Iraq is not Vietnam. In 1967, 10,000 Americans were killed in Vietnam and victory was nowhere in sight. Johnson abandoned his re-election bid in March 1968. America’s enemy then was a powerful military of well over one million troops -- not only Viet Cong guerrillas but a North Vietnamese army backed by the Soviet Union.

Compared to [sic] that force, the enemy in Iraq is minuscule: a few thousand Baathist diehards allied with Islamic terrorists. They are capable of nothing more than hit-and-run attacks.

That’s true in a sense, but two years ago we saw the ultimate hit-and-run (in) terrorist attacks here in the U.S. and that single highly coordinated assault “changed America” in a single day, didn’t it?

As a good Republican, Barnes knows that when logic fails, it’s time to blame the “liberal” media. “And though press reports stress the negative, only 70 Americans have been killed in the past four months,” he stresses, dismissing the deaths that preceded those 70 casualties and already having forgotten about the media’s fawning “embedded” coverage of the war, its unquestioning treatment of the “rescue” of PFC Jessica Lynch, and its by-the-script coverage of the president’s ridiculous aircraft landing.

Those inclined toward skepticism will read with amazement the sunny-side-of-the-street assessment Barnes offers of Iraq today. “It’s possible Iraq could deteriorate. Administration officials are more confident about an improved economy than they are about a safe and secure Iraq,” he writes. “But given the forces at play, particularly a growing contingent of American-trained Iraqi police, soldiers and government officials, continued progress in Iraq is likely. And Mr. Bush won’t face LBJ’s plight. In Iraq, victory is in sight.”

Victory is in sight. Sleep well, America.
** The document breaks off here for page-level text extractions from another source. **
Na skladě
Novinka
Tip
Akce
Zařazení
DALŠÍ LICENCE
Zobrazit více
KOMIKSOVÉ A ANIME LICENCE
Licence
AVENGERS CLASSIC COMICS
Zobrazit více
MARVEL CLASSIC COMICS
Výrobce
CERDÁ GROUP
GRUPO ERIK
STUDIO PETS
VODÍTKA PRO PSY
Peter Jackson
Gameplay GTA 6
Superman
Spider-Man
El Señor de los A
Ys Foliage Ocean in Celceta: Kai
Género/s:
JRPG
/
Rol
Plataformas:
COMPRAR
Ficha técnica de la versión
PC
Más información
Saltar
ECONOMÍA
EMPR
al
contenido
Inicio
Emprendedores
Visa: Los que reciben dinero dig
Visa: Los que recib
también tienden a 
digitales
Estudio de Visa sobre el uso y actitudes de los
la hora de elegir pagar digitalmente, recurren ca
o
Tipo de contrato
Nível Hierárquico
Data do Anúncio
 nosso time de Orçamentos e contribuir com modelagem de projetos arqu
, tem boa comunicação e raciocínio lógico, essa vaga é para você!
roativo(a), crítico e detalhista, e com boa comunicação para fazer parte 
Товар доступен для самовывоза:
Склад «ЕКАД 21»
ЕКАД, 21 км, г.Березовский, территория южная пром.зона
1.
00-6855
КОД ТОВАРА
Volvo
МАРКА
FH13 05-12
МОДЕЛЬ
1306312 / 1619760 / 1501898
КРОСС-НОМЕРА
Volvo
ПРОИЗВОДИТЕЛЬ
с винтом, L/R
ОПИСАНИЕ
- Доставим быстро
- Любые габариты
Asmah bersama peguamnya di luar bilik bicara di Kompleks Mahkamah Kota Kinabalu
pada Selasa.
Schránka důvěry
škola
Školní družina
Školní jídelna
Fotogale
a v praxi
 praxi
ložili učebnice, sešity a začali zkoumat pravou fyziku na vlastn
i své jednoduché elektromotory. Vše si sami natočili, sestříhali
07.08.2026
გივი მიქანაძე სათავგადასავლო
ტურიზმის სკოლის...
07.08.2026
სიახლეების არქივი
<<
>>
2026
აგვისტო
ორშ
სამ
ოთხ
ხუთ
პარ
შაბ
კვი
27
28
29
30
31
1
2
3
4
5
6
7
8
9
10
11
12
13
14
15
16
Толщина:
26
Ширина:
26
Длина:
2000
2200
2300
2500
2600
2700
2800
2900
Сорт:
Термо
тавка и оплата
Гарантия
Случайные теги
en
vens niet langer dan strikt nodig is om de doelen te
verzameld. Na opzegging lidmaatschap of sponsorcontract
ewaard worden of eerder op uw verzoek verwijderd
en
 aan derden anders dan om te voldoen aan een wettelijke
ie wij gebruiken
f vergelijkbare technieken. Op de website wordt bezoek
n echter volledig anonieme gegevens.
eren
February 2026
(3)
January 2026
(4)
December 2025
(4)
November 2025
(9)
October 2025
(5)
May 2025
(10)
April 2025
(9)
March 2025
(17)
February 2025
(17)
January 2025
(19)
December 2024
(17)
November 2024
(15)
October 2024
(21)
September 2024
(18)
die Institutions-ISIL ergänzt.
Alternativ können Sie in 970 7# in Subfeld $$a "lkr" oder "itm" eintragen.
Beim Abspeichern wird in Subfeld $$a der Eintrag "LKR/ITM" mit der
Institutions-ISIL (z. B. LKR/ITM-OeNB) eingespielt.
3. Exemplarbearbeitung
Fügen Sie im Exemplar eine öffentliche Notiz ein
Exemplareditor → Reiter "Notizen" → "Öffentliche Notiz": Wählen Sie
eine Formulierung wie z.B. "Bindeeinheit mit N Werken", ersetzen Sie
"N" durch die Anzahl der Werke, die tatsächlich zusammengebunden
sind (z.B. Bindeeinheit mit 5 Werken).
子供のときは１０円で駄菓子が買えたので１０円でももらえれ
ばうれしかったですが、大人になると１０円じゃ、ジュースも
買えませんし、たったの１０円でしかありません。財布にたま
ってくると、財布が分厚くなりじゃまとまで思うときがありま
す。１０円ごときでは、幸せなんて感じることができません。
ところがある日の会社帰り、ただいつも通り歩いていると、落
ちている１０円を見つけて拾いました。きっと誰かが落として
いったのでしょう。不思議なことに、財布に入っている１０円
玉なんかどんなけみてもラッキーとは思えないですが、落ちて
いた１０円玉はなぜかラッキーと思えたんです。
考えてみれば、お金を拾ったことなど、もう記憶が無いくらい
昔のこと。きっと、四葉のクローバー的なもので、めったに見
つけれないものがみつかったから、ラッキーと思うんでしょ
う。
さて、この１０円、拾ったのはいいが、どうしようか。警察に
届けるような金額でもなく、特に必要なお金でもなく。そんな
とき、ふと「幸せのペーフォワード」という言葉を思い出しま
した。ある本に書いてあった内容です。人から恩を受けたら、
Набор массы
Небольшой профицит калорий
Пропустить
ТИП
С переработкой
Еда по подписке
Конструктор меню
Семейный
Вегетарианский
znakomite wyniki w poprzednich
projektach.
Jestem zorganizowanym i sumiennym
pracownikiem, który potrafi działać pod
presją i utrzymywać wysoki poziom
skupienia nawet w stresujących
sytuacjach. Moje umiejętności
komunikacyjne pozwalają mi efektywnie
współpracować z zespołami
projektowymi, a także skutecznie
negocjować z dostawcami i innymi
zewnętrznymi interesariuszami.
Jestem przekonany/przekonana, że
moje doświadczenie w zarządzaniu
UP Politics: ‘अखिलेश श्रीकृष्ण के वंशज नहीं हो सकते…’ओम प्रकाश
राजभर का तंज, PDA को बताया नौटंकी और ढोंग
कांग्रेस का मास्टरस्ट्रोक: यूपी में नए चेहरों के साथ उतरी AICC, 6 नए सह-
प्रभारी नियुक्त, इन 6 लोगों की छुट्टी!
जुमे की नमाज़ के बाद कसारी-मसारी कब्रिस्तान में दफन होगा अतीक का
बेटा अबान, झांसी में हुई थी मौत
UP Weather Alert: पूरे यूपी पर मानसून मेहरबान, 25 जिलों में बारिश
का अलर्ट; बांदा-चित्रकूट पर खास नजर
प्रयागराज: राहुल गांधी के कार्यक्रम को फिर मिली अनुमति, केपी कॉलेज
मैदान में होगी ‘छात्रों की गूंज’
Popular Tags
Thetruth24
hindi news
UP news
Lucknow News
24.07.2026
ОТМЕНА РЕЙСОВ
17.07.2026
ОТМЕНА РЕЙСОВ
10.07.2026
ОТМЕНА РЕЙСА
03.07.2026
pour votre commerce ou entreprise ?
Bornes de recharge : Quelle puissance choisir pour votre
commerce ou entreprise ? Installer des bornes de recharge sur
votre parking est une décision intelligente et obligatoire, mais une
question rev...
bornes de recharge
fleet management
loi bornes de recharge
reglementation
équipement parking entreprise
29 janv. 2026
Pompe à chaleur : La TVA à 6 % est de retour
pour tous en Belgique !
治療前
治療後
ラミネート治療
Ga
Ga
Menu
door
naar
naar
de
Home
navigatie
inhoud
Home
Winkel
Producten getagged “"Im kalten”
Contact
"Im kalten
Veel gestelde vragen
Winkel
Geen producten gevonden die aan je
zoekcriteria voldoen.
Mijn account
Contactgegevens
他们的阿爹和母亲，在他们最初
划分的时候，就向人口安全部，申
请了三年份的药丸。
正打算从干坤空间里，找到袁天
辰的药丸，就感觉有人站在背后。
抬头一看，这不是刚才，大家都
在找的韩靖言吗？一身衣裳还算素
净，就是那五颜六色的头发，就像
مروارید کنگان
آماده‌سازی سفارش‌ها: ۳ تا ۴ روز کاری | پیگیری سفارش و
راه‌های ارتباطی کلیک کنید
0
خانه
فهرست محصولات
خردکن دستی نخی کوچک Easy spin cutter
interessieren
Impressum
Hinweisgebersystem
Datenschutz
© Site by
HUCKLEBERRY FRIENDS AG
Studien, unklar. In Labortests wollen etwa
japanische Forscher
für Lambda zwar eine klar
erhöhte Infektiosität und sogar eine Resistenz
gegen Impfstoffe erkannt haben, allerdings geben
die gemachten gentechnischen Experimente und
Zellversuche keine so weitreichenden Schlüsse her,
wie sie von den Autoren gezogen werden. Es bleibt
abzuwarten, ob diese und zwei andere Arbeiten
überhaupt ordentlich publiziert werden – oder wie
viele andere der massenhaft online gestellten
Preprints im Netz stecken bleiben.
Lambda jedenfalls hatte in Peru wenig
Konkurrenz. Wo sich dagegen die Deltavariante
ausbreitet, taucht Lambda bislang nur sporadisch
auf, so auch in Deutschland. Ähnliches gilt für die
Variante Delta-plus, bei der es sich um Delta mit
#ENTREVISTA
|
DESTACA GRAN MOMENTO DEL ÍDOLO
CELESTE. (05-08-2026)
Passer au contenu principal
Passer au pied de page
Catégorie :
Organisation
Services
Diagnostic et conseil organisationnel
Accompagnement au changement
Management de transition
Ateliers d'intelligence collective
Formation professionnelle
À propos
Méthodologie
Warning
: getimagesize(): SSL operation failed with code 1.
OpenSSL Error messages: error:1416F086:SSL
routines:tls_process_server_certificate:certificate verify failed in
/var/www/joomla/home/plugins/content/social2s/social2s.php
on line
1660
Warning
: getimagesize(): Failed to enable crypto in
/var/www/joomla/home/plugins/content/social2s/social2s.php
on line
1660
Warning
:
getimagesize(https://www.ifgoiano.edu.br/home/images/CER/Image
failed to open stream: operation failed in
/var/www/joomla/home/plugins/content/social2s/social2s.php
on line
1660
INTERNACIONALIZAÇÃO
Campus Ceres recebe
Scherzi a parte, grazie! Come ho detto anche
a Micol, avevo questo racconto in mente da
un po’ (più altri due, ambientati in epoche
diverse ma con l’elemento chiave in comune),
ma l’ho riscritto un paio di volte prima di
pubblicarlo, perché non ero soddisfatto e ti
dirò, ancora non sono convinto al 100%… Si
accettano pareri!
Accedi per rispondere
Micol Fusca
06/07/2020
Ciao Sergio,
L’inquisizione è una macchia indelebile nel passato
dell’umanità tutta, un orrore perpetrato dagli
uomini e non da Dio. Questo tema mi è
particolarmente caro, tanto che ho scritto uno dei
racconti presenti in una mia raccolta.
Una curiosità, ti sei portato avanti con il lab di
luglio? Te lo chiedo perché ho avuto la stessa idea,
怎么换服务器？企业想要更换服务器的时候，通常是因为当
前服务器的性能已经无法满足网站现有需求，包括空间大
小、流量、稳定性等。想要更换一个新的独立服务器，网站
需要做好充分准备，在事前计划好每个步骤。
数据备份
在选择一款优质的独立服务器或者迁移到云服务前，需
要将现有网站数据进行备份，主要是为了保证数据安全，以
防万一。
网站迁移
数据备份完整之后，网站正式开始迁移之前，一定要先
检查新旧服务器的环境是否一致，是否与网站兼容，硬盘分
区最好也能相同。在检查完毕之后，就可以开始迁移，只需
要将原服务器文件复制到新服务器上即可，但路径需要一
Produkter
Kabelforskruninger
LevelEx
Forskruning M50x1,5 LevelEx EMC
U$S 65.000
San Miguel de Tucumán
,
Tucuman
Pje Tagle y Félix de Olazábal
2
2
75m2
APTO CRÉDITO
As if cribbing from text provided by White House political operative Karl Rove, Barnes says, “President Bush’s recession, handed to him by the outgoing Clinton administration, ended in late 2001.” But again, not to worry. “The recovery has been slow in coming and often has seemed non-existent. But now it’s arrived for sure. Economists, Wall Street, the businessmen [sic] -- there’s near-universal agreement among them that the economy will roar in the closing months of this year and continue growing swiftly in 2004.” Seeing as we are, right now, in “the closing months of the year,” Barnes’s recovery should be evident and plain to all. The problem is, it’s not, and Barnes ignores completely the long-term effects, which many voters can foresee, having been led down this road in the 1980s, of the Bush administration’s reckless fiscal policy.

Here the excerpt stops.